----- Provided entries
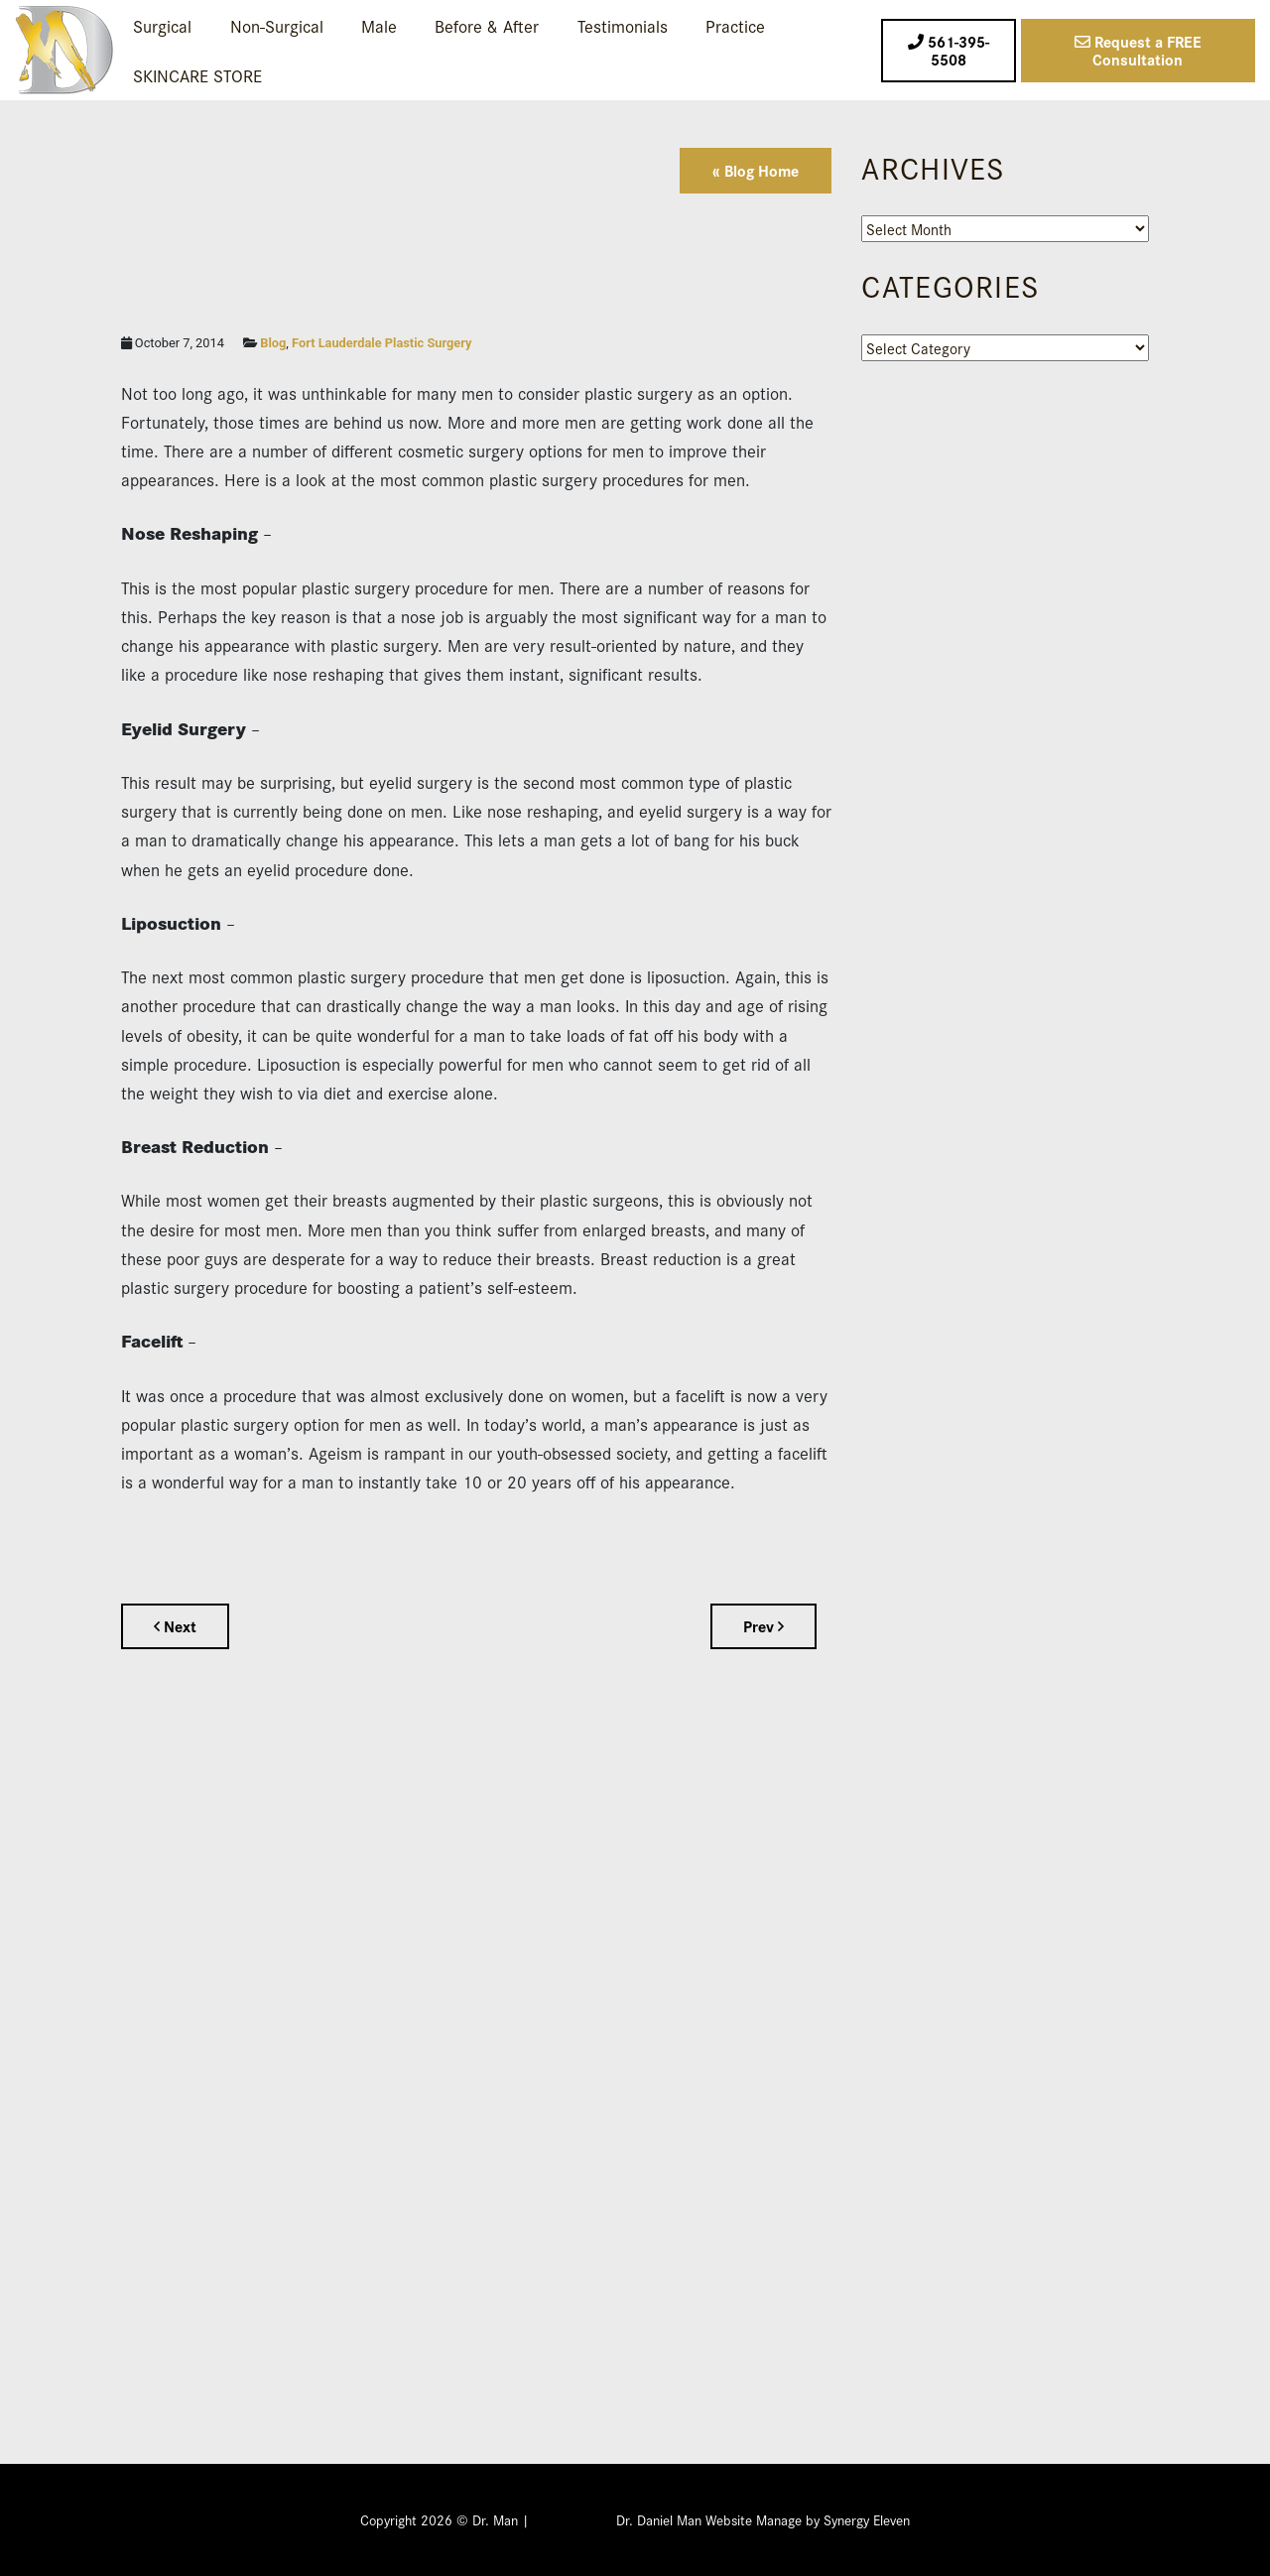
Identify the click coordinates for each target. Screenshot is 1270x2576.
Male (379, 25)
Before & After (487, 25)
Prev (763, 1625)
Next (175, 1625)
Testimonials (622, 25)
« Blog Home (755, 170)
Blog (273, 342)
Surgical (162, 25)
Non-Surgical (276, 25)
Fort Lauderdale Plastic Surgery (381, 342)
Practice (735, 25)
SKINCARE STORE (197, 75)
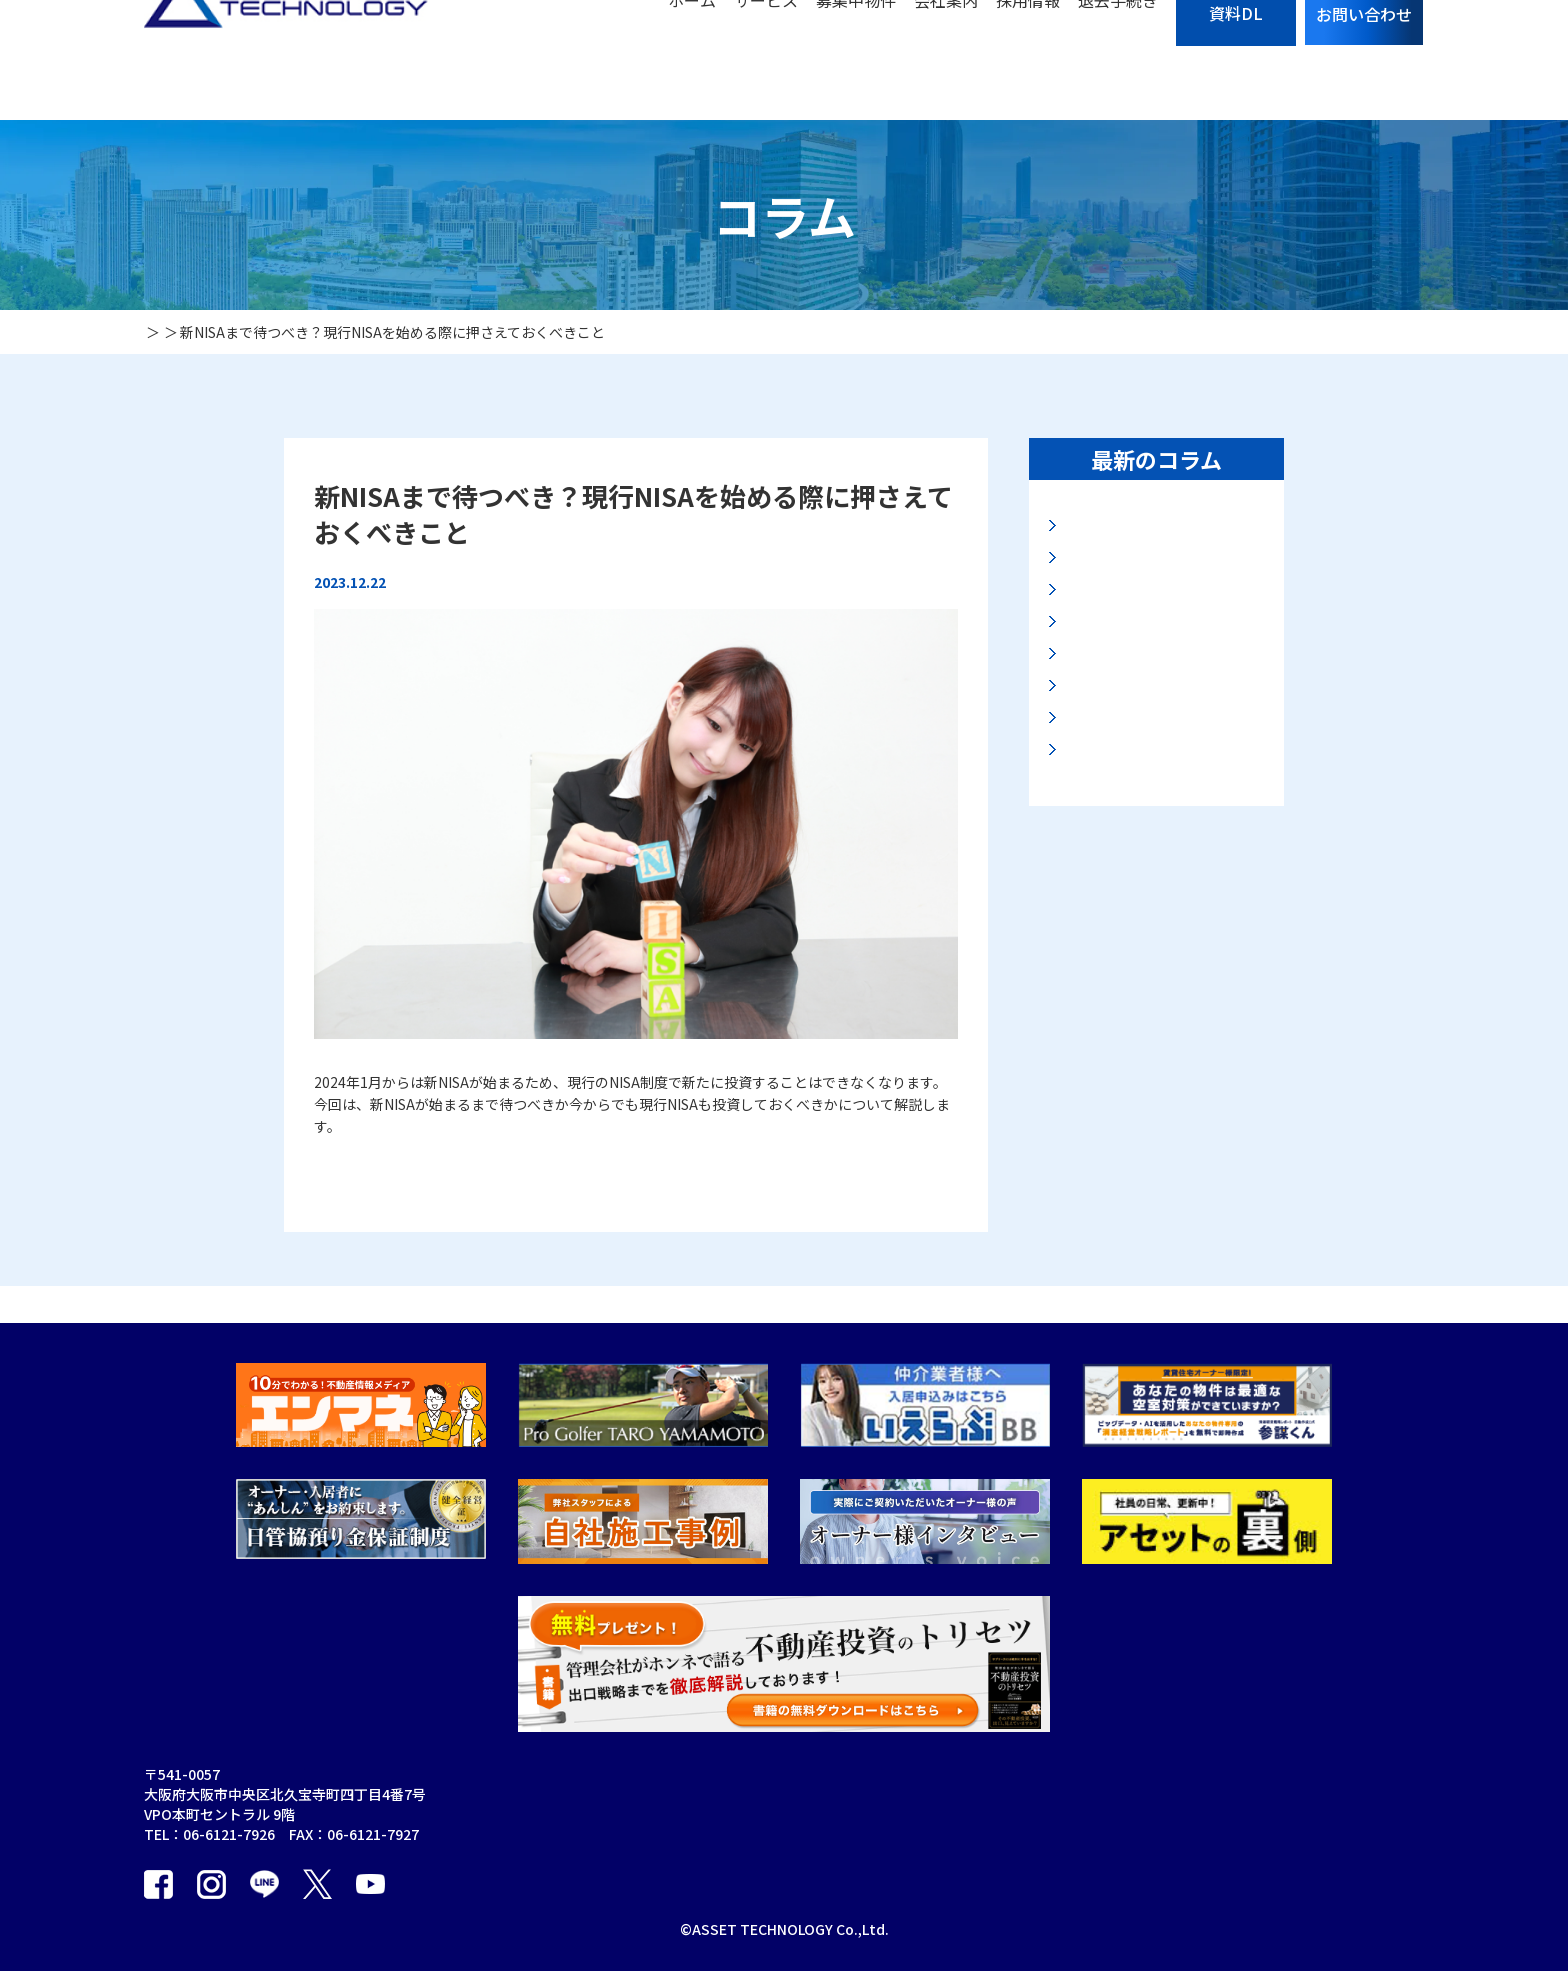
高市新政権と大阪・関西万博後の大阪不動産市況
----------
What you have to do — Leave the pictures aside and output each entry exactly as it stands.

Task solution —
Identify the click coordinates for each target. Screenshot is 1270x2576.
Male (379, 25)
Before & After (487, 25)
Prev (763, 1625)
Next (175, 1625)
Testimonials (622, 25)
« Blog Home (755, 170)
Blog (273, 342)
Surgical (162, 25)
Non-Surgical (276, 25)
Fort Lauderdale Plastic Surgery (381, 342)
Practice (735, 25)
SKINCARE STORE (197, 75)
高市新政権と大阪・関西万博後の大阪不動産市況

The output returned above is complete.